Yes, sir. (Operator Instructions) Your first question comes from C J Muse with Barclays Capital.

C J Muse - Barclays Capital

Analyst

Good afternoon. Thank you for taking my question. I guess, first question, Hank, you’ve got the Imaging & Optics now close to a $40 million run rate. Your announced target for ‘11 is $100 million and you discussed some really nice traction across multiple areas? And I guess and my question is, what kind of run rate do you think we could enter in the second half of ‘10, if there is kind of a swag range you could discuss and/or, what do you expect the key drivers to be to drive that uplift from the current run rate?

Hank Nothhaft

Management

C J, thanks for your question. I’m not in a position to provide a forecast for the second half but I would like to adjust your question seriously. Yes, I mean, as you can imagine, it is a challenging goal to reach $100 million in revenue in 2011, and there’s significant risk involved. To be honest, if you asked me today rather than a number of quarters ago to initiate, say, $100 million in revenue in 2011 as our goal in the I&O business. I’d have to think long and hard about it, due to the amount of growth required to get there as you pointed out. But, however, we’re not in a position yet to know whether we will be successful in implementing our plans to reach this aggressive goal. So, we’ll have more visibility later in the year and I’ll readdress it at that time. But what we do know now is that, if we are able to achieve this goal, the revenue mix will have a higher product mix than we originally anticipated and communicated previously. Why, this is a result of changes in the market and the opportunities that we have been presented with. Another driver is our interest in participating in the Asia market particularly China. And we do not believe a pure licensing model will be sustainable in China. And that it will be more appropriate to follow a fabless model where our IP is incorporated in third-party chipsets or in actual products. So, making a product and/or following a fabless manufacturing model is what I like to call a friction-less transfer of IP, since it is a feature set of a product or an actual product itself that becomes the focus of the sale and not the underlying innovation. So in some aspects of our business already, we are getting royalty payments from certain Imaging & Optics licensees as a result of being embedded in chipsets. We’re in several right now and we are shipping high-value IP products out of our Micro-electronics division. So it is a -- in summary, it is a challenging goal. It has significant risk. If we execute to our plan, we in fact have a real chance of getting there. If that happens, the proportion of product revenue will be higher than the original goal that we published, which was a 70% royalty and license fee goal and 30% product. So I hope that addresses your question, C J.

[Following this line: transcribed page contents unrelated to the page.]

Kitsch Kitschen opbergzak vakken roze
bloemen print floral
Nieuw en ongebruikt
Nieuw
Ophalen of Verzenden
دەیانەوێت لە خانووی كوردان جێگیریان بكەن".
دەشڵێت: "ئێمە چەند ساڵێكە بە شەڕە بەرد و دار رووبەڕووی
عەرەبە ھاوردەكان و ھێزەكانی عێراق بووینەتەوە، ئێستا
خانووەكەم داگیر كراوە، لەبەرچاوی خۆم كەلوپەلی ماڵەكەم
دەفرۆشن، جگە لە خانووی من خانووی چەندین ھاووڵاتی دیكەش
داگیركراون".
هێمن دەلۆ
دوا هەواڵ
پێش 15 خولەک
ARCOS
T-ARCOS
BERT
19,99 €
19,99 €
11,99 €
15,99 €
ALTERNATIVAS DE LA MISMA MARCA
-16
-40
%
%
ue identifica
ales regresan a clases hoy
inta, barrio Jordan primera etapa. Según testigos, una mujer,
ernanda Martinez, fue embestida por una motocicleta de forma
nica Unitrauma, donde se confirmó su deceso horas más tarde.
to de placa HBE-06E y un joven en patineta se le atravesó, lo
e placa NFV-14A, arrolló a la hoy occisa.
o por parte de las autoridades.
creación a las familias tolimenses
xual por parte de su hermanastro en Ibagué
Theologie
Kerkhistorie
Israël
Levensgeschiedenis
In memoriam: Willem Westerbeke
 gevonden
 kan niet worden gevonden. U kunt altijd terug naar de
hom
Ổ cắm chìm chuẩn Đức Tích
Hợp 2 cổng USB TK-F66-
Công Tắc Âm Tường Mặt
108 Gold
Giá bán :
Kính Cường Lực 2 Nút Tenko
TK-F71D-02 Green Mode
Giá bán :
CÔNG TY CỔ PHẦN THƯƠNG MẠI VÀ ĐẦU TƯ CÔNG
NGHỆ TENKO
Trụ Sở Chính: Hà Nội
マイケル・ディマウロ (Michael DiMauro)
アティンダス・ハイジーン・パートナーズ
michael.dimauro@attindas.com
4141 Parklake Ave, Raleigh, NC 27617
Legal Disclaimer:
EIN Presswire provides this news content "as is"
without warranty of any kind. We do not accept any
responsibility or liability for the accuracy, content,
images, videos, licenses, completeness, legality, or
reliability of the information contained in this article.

C J Muse - Barclays Capital

Analyst

It’s helpful. I guess as a follow-up, two housekeeping questions. The first one is how should we see the allocation of the UTAC -- remaining UTAC revenue in the second half of 2010 between Q3 and Q4. And then just clarification in terms of the guide you gave for non-GAAP operating expenses. Was that $32 to $33 million or did I miss something there?

Mike Anthofer

Management

Yeah. So C J, this is Mike. So the answer to your first question, you should expect $6 million in each of the third and fourth quarters to finish out the total of $15 million. And then, you did get the numbers right on the non-GAAP operating expense side, $32 to $33 million.

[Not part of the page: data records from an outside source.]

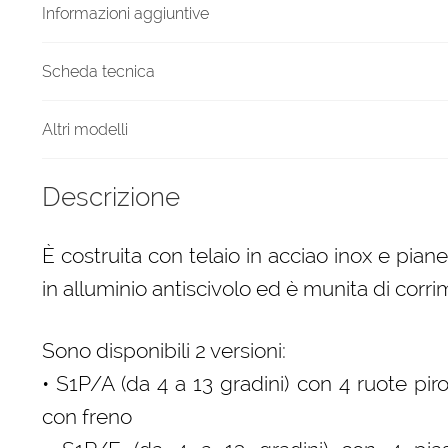
340mm
Informazioni aggiuntive
quantità
Scheda tecnica
Altri modelli
Descrizione
È costruita con telaio in acciao inox e piane
in alluminio antiscivolo ed è munita di corr
Sono disponibili 2 versioni:
• S1P/A (da 4 a 13 gradini) con 4 ruote piro
con freno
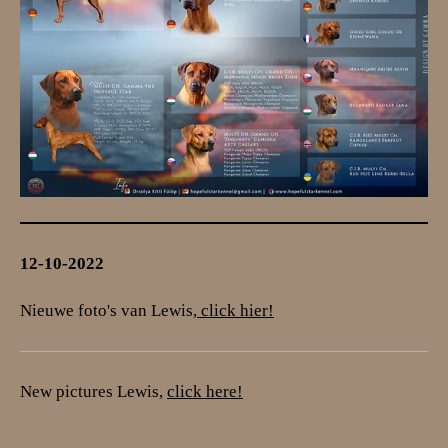
12-10-2022
Nieuwe foto's van Lewis,
click hier!
New pictures Lewis,
click here!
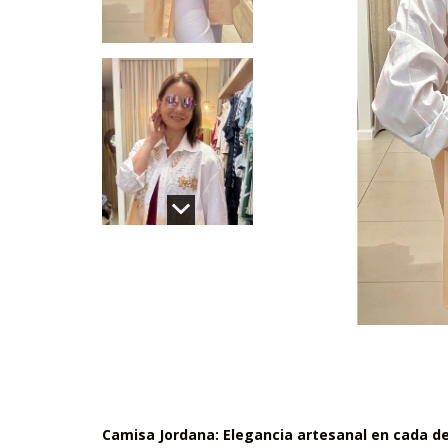
Camisa Jordana: Elegancia artesanal en cada de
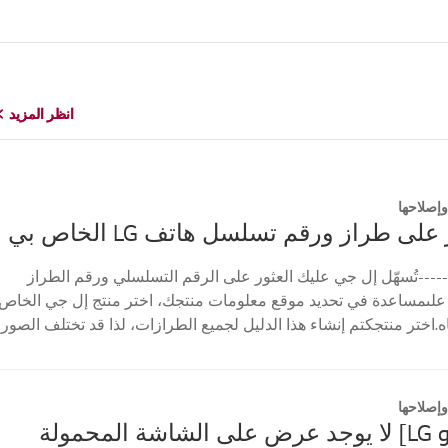
انظر المزيد
انظر المزيد
إصلاحها
على طراز ورقم تسلسل هاتف LG الخاص بي
----تُسهّل إل جي عليك العثور على الرقم التسلسلي ورقم الطراز
علىمساعدة في تحديد موقع معلومات منتجك، اختر منتج إل جي الخاص
ه.اختر منتجكتم إنشاء هذا الدليل لجميع الطرازات، لذا قد تختلف الصور
إصلاحها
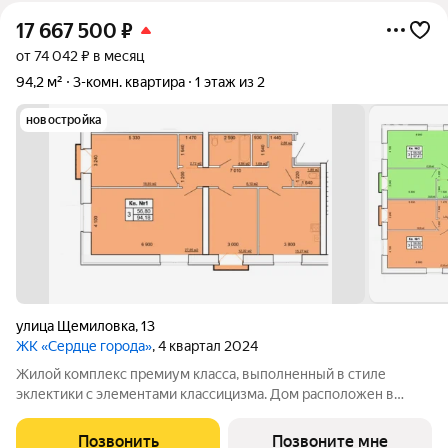
17 667 500
₽
от 74 042 ₽ в месяц
94,2 м²
3-комн. квартира
1 этаж из 2
новостройка
улица Щемиловка
,
13
ЖК «Сердце города»
, 4 квартал 2024
Жилой комплекс премиум класса, выполненный в стиле
эклектики с элементами классицизма. Дом расположен в
историческом центре города, где вы каждый день сможете
любоваться красотой архитектурного ансамбля торговых
Позвонить
Позвоните мне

C J Muse - Barclays Capital

Analyst

And there, you’re just including R&D and core SG&A and not litigation?

Mike Anthofer

Management

That excludes the litigation. So that would include cost of revenue, R&D and SG&A, litigation, we’re guiding to flat in terms of direction.

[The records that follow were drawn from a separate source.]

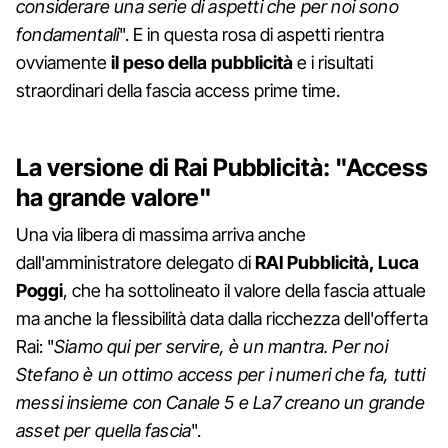
considerare una serie di aspetti che per noi sono
fondamentali
". E in questa rosa di aspetti rientra
ovviamente
il peso della pubblicità
e i risultati
straordinari della fascia access prime time.
La versione di Rai Pubblicità: "Access
ha grande valore"
Una via libera di massima arriva anche
dall'amministratore delegato di
RAI Pubblicità, Luca
Poggi
, che ha sottolineato il valore della fascia attuale
ma anche la flessibilità data dalla ricchezza dell'offerta
Rai: "
Siamo qui per servire, è un mantra. Per noi
Stefano è un ottimo access per i numeri che fa, tutti
messi insieme con Canale 5 e La7 creano un grande
asset per quella fascia
".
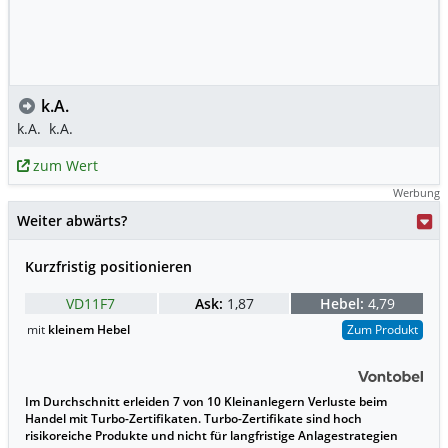
k.A.
k.A.
k.A.
zum Wert
Werbung
Weiter abwärts?
Kurzfristig positionieren
VD11F7
Ask:
1,87
Hebel:
4,79
mit
kleinem Hebel
Zum Produkt
Im Durchschnitt erleiden 7 von 10 Kleinanlegern Verluste beim
Handel mit Turbo-Zertifikaten. Turbo-Zertifikate sind hoch
risikoreiche Produkte und nicht für langfristige Anlagestrategien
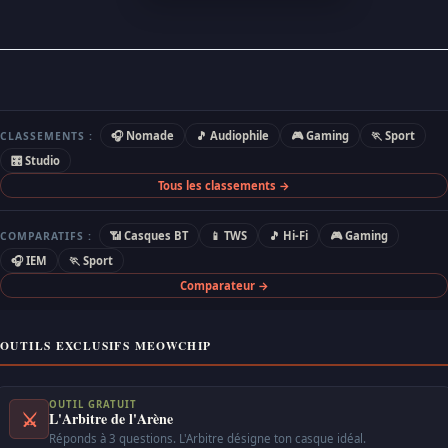
🎧 Nomade
🎵 Audiophile
🎮 Gaming
🏃 Sport
CLASSEMENTS :
🎛 Studio
Tous les classements →
📶 Casques BT
📱 TWS
🎵 Hi-Fi
🎮 Gaming
COMPARATIFS :
🎧 IEM
🏃 Sport
Comparateur →
OUTILS EXCLUSIFS MEOWCHIP
OUTIL GRATUIT
⚔
L'Arbitre de l'Arène
Réponds à 3 questions. L'Arbitre désigne ton casque idéal.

C J Muse - Barclays Capital

Analyst

Great. Thank you.

Mike Anthofer

Management

You’re welcome.

Operator

Operator

Your next question comes from Krish Sankar with Banc of America. Sir, your line is open.

Krish Sankar - Banc of America

Analyst · Banc of America. Sir, your line is open.

Yeah. Can you hear me there.

Mike Anthofer

Management

Yeah. Yeah, Krish.

Krish Sankar - Banc of America

Analyst · Banc of America. Sir, your line is open.

Yeah. Thanks for taking my question. I have a couple of them. The first question was, I understand there is a step-up coming from your DRAM revenue. Is there anyway to figure out, if you didn’t have the step-up coming, what the guidance would have been for Q2?

Mike Anthofer

Management

Krish, this is Mike. I’m not going to answer that. We’ve given guidance in accordance with the information that we’ve provided to you and to everybody else through FD here on the impact of the volume based pricing adjustments. So that is all, so you just have to accept our guidance.

Krish Sankar - Banc of America

Analyst · Banc of America. Sir, your line is open.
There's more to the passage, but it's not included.